Longtemps confiné dans son isolement géopolitique, le cinéma albanais a fait de brèves apparitions (en Occident) dans quelques salles et festivals spécialisés tels le festival du film pour enfants de Giffoni ou les festivals du Cinéma méditerranéen de Bruxelles, Bastia ou Montpellier, mais n’a véritablement retenu l’attention des médias occidentaux qu’au début des années 2000, à l’occasion de la sortie de deux films phares, Slogans de Gjergj Xhuvani et Tirana, année zéro de Fatmir Koçi.
Les sources d’information en langue française restent peu nombreuses.
Selon Natasha Lako, poète, romancière, chercheuse, directrice des Archives nationales du film à Tirana et épouse du réalisateur Mevlan Shanaj, les véritables débuts du cinéma en Albanie dateraient de 1897, soit deux ans seulement après la première projection publique des frères Lumière à Paris.

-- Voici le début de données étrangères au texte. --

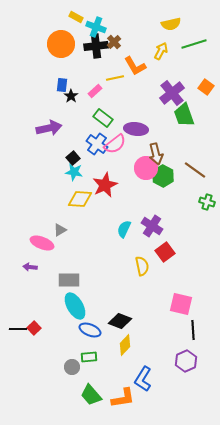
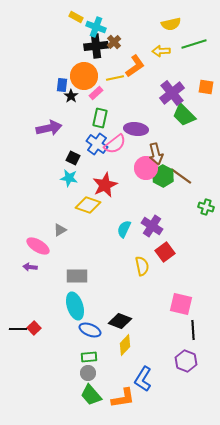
orange circle at (61, 44): moved 23 px right, 32 px down
yellow arrow at (161, 51): rotated 120 degrees counterclockwise
orange L-shape at (135, 66): rotated 95 degrees counterclockwise
orange square at (206, 87): rotated 28 degrees counterclockwise
pink rectangle at (95, 91): moved 1 px right, 2 px down
green trapezoid at (184, 115): rotated 25 degrees counterclockwise
green rectangle at (103, 118): moved 3 px left; rotated 66 degrees clockwise
black square at (73, 158): rotated 24 degrees counterclockwise
brown line at (195, 170): moved 14 px left, 6 px down
cyan star at (74, 172): moved 5 px left, 6 px down
yellow diamond at (80, 199): moved 8 px right, 6 px down; rotated 15 degrees clockwise
green cross at (207, 202): moved 1 px left, 5 px down
pink ellipse at (42, 243): moved 4 px left, 3 px down; rotated 10 degrees clockwise
gray rectangle at (69, 280): moved 8 px right, 4 px up
cyan ellipse at (75, 306): rotated 12 degrees clockwise
purple hexagon at (186, 361): rotated 15 degrees counterclockwise
gray circle at (72, 367): moved 16 px right, 6 px down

À ce moment-là, le pays vit encore sous le joug de l’Empire ottoman, une culture coloniale très réticente à la représentation de l’homme. C’est dire que les débuts de la photographie et du cinéma vont se faire dans des conditions difficiles.

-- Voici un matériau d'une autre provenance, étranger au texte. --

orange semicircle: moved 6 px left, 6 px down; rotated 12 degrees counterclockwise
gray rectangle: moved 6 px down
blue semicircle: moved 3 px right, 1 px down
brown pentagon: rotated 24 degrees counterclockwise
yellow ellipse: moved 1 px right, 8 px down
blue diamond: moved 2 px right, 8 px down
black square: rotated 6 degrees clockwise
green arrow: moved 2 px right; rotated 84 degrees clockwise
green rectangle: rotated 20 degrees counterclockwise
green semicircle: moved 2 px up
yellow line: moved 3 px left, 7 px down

Deux frères photographes originaires de Macédoine, les frères Manákis[1] arpentent infatigablement les Balkans et s’installent à Bitola (Manastir) en 1905. S’étant procuré une caméra 300 à Londres, ils filment la vie quotidienne dans la région, et notamment le Congrès de Monastir, un important épisode de l’histoire de l’Albanie qui établit la standardisation de l’alphabet albanais en 1908 et qui se tient justement dans leur ville[2].
De son côté, Kolë Idromeno, peintre, architecte et urbaniste, avait installé dans sa ville natale Shkodër dès 1883 un laboratoire de photographie, Driteshkronja Idromeno et entretenait une correspondance avec les frères Lumière. Il est le premier à organiser des projections publiques dans le centre culturel Gjuha Shqipe. En 1912 il signe aussi un contrat avec le représentant d’une société autrichienne, Josef Stauber, qui permettra aux Albanais de s’ouvrir aux cinémas étrangers.
En parallèle, d’autres séances ont lieu en 1911 dans le café Stema de Koritza (Korçë).
Dans ces quelques villes, puis d’autres, les Albanais découvrent donc le cinéma à peu près au moment où leur pays accède à l’indépendance (1912), même si une partie du territoire reste occupée.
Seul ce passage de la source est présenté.